The fact that their logic is "hard to understand" does not make it correct. Something being hard to understand may mean that it is hard to understand, but important and worthwhile - quantum mechanics, for example. It may also mean there isn't anything there to understand.

Similarly, someone I used to know got very angry when I responded to his constant nagging that I became a devout Christian with a few choice quotes from the Bible, inspired by a few handy hints like this. When he told me that God was all about peace, and anyone who engaged in war was directly disobeying God, I reminded him of Numbers 31 7-18. "Where are you getting all this from?" he demanded. "You're obviously not looking this up as you go along." (For the record, I do not usually go around upsetting people by pointing all this stuff out until I've been severely provoked.)

The crux of the matter - excuse the pun - was that he would end up by acknowledging, "Yes, some of these things are hard to understand. But God is Love." Apparently, I was supposed to twist my brain around to equate war crimes and genocide with love. It was difficult, but a mature, thoughtful person could manage it.

Sorry, I don't think I'm being immature or thoughtless to refuse to equate war crimes and genocide with love. I don't label that as "hard to understand". I label it as "barbarity that is an integral part of an important and sometimes beautiful historic document, whose barbarity should not be overlooked or embraced".

But many people do feel that the "hard to understand" actually is maturity and depth. They have worked hard to find peace with it, and they feel that I should, too.

Maybe it's not the same thing as the pain. But maybe it is. Maybe feeling that you've made a difficult, complex leap, in whatever form, feels like an achievement - when it might simply be that you've made a difficult, complex leap into a much worse place than you were before you made it.

The reason I'm writing all this is to make a request to many teachers, employers, and other leaders out there. Not anyone I'm currently working for or with, all of whom (and I am very lucky to be able to say this) are wonderful.

Take a man whose company I worked in when I was 18. He believed himself to be naturally of infallible honesty, but irrevocably corrupted by a cruel world. He had had to adapt. He had had to learn to exploit and deceive. He had faced the pain of watching his real self die. He had to, he felt, charge a client £600 for his trainee (me) to update a few words and dates in a document to send them, a process which took 2 hours and for which I would be paid £7, minus tax. It was not respectable to tell your clients the truth about anything. "At the end of the day", as was a favourite phrase of his other two employees, that was how business operated.

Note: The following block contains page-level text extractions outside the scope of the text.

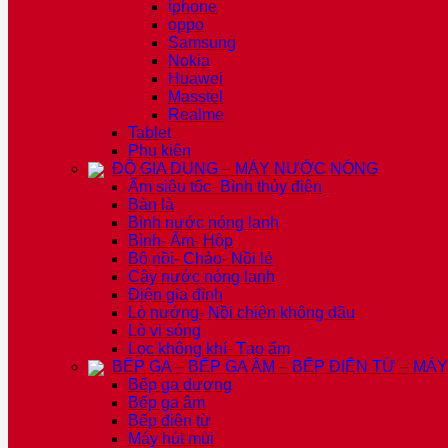
iphone
oppo
Samsung
Nokia
Huawei
Masstel
Realme
Tablet
Phụ kiện
ĐỒ GIA DỤNG – MÁY NƯỚC NÓNG
Ấm siêu tốc- Bình thủy điện
Bàn là
Bình nước nóng lạnh
Bình- Ấm- Hộp
Bộ nồi- Chảo- Nồi lẻ
Cây nước nóng lạnh
Điện gia đình
Lò nướng- Nồi chiên không dầu
Lò vi sóng
Lọc không khí- Tạo ẩm
BẾP GA – BẾP GA ÂM – BẾP ĐIỆN TỪ – MÁ
Bếp ga dương
Bếp ga âm
Bếp điện từ
Máy hút mùi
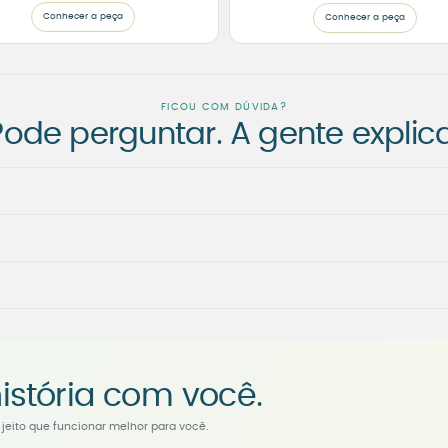
Conhecer a peça
Conhecer a peça
FICOU COM DÚVIDA?
Pode perguntar. A gente explica
istória com você.
jeito que funcionar melhor para você.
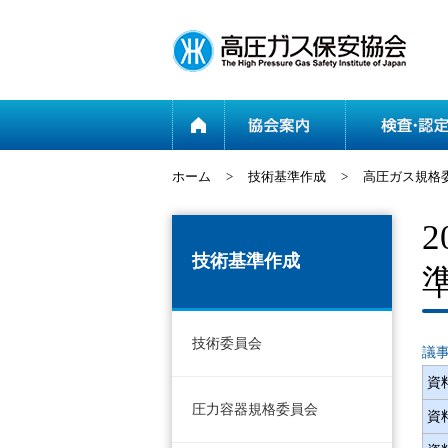
ホーム
ホーム
>
技術基準作成
>
高圧ガス規格
技術基準作成
技術委員会
議
資
圧力容器規格委員会
資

Well, if that was what he wanted to think, that was his problem, I thought, and got on with my work. But no, he had to make it my problem as well. He couldn't stand the idea of me thinking, even privately, that one might be able to run a business without deceiving everybody, one might buy locally produced food, one might have a romance that worked, one might smile and do someone a favour without feeling afterwards as if you had personally handed them a spoon to dig into your flesh. I knew not to contradict him. I knew to look polite and listen. But my opinion must have been written on my face. I had to have daily lectures about how unacceptable my attitude was, how he had faced the pain of betraying his principles, and my not facing similar pain was equivalent to my being a bad worker (no matter how good my work was), and I had wasted company time by having him lecture me, too. I owed it to him to get as badly hurt as he had, to feel as if I too was filled with poison.

Why this was so important to him I have no idea. I'm glad I've never met anyone quite like that since. What was so strange was that I was, as he constantly reminded me, the bottom of the heap - why was it so important to him how my brain worked? He seemed to think he was doing me a favour by making me miserable. I'm sure I need hardly say he wasn't. It wasn't as if I learnt anything, other than that he wanted me to be miserable. Maybe he thought I was learning, maturing somehow.

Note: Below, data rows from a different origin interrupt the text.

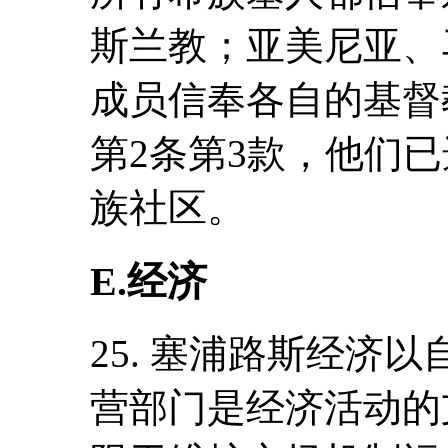
斯兰教；亚美尼亚、
成员信奉各自的基督
第2条第3款，他们
族社区。
E.经济
25. 塞浦路斯经济
营部门是经济活动的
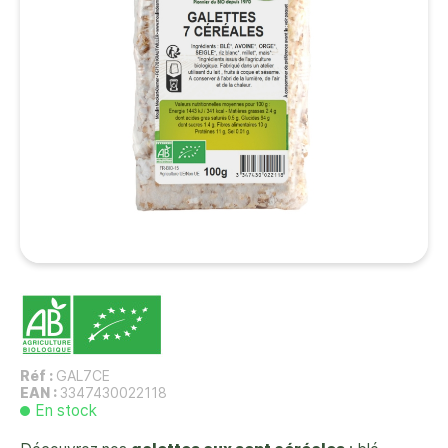
Réf :
GAL7CE
EAN :
3347430022118
En stock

It was the teachers on the science teaching course I nearly completed four years ago who were even more blatant. (I've written elsewhere about some of their methods.) Let me put it this way. Two of them, a man and a woman, complained to my mentor in my hearing that I had failed to cry when they expected me to.

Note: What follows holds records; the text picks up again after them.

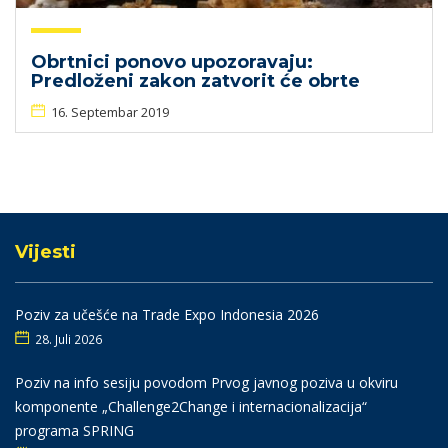
Obrtnici ponovo upozoravaju:
Predloženi zakon zatvorit će obrte
16. Septembar 2019
Vijesti
Poziv za učešće na Trade Expo Indonesia 2026
28. Juli 2026
Poziv na info sesiju povodom Prvog javnog poziva u okviru
komponente „Challenge2Change i internacionalizacija“
programa SPRING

Yes, you read that correctly. Apparently, my commitment, effort, and indications of success were measured by my ability to weep when they criticised my teaching.

Indeed, I recall now, all the girls in that school who I worked with had broken down in tears in public at some point or another - except me. I don't cry often or easily. It's not my thing - that's just the way I am. When someone humiliates me in public, I crawl into a shell. Surely to cry would be to let them win? I guess that was what they wanted. I guess they also didn't apply that standard to the male trainee teachers.

If they had some point to make about my teaching, then I presumed this was to instruct rather than upset and therefore I listened as hard as I could. It wasn't as if there was any point taking it personally. Of course my teaching wasn't perfect. I was a trainee for goodness sake. I was full of human faults like everyone else. I didn't know the kids or the curriculum as well as them. I didn't have their authority. I hadn't gained the children's respect. (Well, of course I wasn't going to gain that if they shouted at me or made sneering remarks in front of the children, as some of them did!)

And it's the same in a lot of jobs, if not to quite such a degree. Apparently "I'm stressed" and "I'm broke" is an acceptable form of boasting. To be willing to be stressed out, to be willing to be utterly humiliated, to give up your principles, to give up your dignity and important things in your life, means you are committed to the job.

It doesn't. It means you are committed to the ego management of your boss. It means they have power. It doesn't mean you're good at your work, but I guess the former is a lot more satisfactory to them (and indeed to be too good would be an insubordination).

Bosses? Teachers? Leaders? People with a public influence? Please think twice before being dissatisfied if those below you seem happy. It doesn't mean they're not learning, concentrating or respectful. Most of them will learn far better without extra pain. If you really need to see someone getting hurt, please bear in mind that in their lives they will all have plenty of that to deal with all on their own.

Thanks.

Thursday, 14 July 2011

What the hell I'm actually doing these days


No, I haven't forgotten to do a blog series about the conference in America. It was utterly wonderful - here's my Galaxy Zoo blogpost about it - but I seem instead of blogging to be finishing up work neatly, researching astronomy history, trying to get my head around maths, whizzing around doing various talks, daydreaming, procrastinating, puffin watching, trying to stay in touch with friends, and hiding from my duties in ridiculous and ancient computer games. Sorry!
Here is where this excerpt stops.